Imprisoning 2H intermediate phases in blade-coated wide-bandgap perovskites for efficient all-perovskite tandem solar cells.

Scalable fabrication of high-efficiency all-perovskite tandem solar cells (TSCs) remains challenging due to notable voltage deficits in wide-bandgap perovskite solar cells, primarily driven by severe halide segregation during the large-scale blade coating process. Here, we introduce 4-aminobenzylphosphonic acid as a functional "2H-imprison" additive that selectively bypasses the formation of the 2H phase (an iodine-rich structure) and promotes the direct crystallization of the desired 3C phase, resulting in a homogeneous phase and halide distribution.
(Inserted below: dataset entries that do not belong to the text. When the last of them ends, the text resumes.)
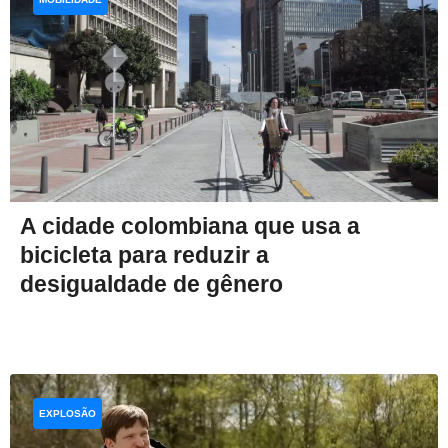
A cidade colombiana que usa a
bicicleta para reduzir a
desigualdade de gênero
EXPLOSÃO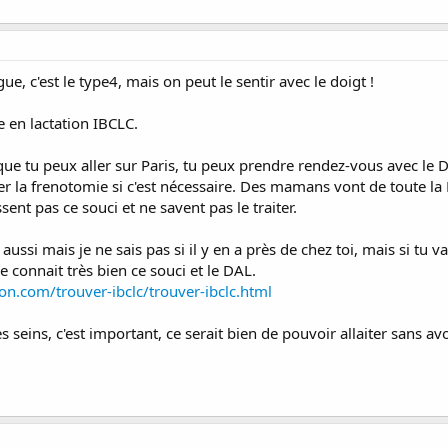
gue, c'est le type4, mais on peut le sentir avec le doigt !
 en lactation IBCLC.
ue tu peux aller sur Paris, tu peux prendre rendez-vous avec le D
uer la frenotomie si c'est nécessaire. Des mamans vont de toute la 
ent pas ce souci et ne savent pas le traiter.
ssi mais je ne sais pas si il y en a près de chez toi, mais si tu va
e connait très bien ce souci et le DAL.
on.com/trouver-ibclc/trouver-ibclc.html
s seins, c'est important, ce serait bien de pouvoir allaiter sans avo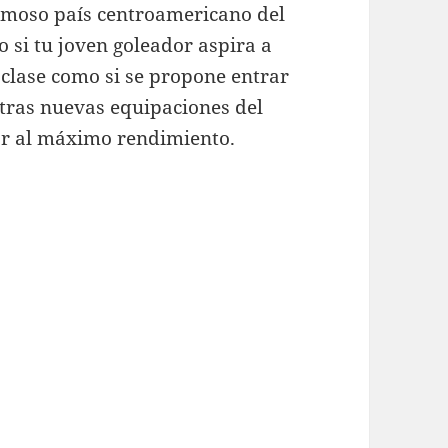
ermoso país centroamericano del
 si tu joven goleador aspira a
 clase como si se propone entrar
stras nuevas equipaciones del
ar al máximo rendimiento.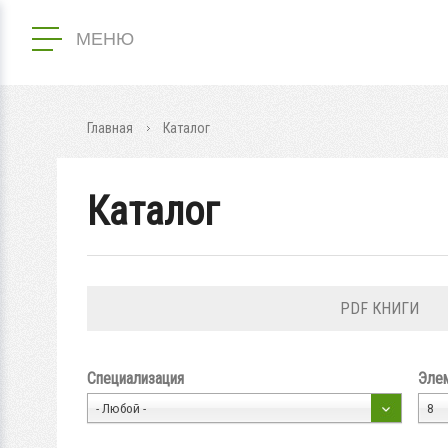
МЕНЮ
Главная
Каталог
Каталог
PDF КНИГИ
Специализация
Элем
- Любой -
8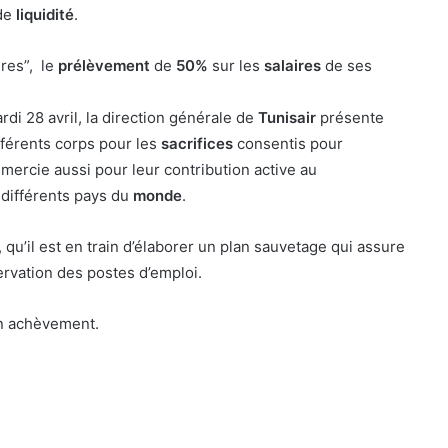
de
liquidité
.
ires”, le
prélèvement
de
50%
sur les
salaires
de ses
i 28 avril, la direction générale de
Tunisair
présente
férents corps pour les
sacrifices
consentis pour
remercie aussi pour leur contribution active au
différents pays du
monde
.
 qu’il est en train d’élaborer un plan sauvetage qui assure
servation des postes d’emploi.
on achèvement.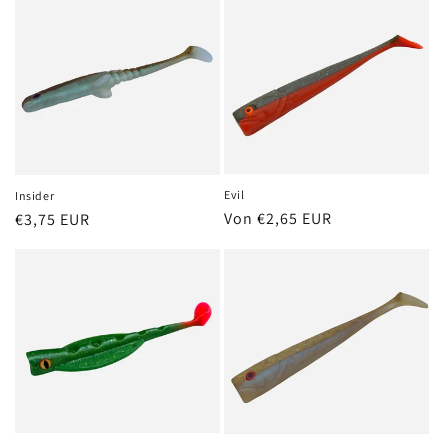
Evil
Insider
Normaler
Von €2,65 EUR
Normaler
€3,75 EUR
Preis
Preis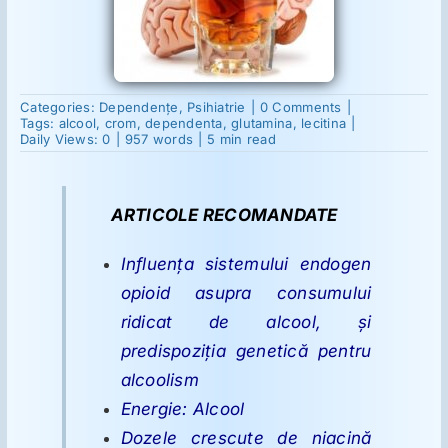
Suplimente
on
Categories:
Dependenţe
,
Psihiatrie
|
0 Comments
|
Reumatologie
Protocol
Tags:
alcool
,
crom
,
dependenta
,
glutamina
,
lecitina
|
terapeutic
Daily Views: 0
|
957 words
|
5 min read
pentru
alcoolism
Ginecologie
ARTICOLE RECOMANDATE
Mesajele lui Reichelt
Influenţa sistemului endogen
opioid asupra consumului
Dietă
ridicat de alcool, şi
predispoziţia genetică pentru
alcoolism
LDN
Energie: Alcool
Dozele crescute de niacină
Consequently, blade-coated 1.77-electron volt-bandgap perovskite solar cells achieved a power conversion efficiency (PCE) of 20.35% (certified 19.72%) with an open-circuit voltage of 1.35 volts for a ~0.07-square centimeter aperture area, while 1.02-square centimeter devices delivered a PCE of 19.00%. Furthermore, the corresponding blade-coated two- and four-terminal all-perovskite TSCs demonstrated high PCEs of 27.34 and 28.46%, respectively. This study reveals the origins of phase segregation during blade coating and provides a viable strategy to mitigate it, paving the way for scalable and high-efficiency TSCs.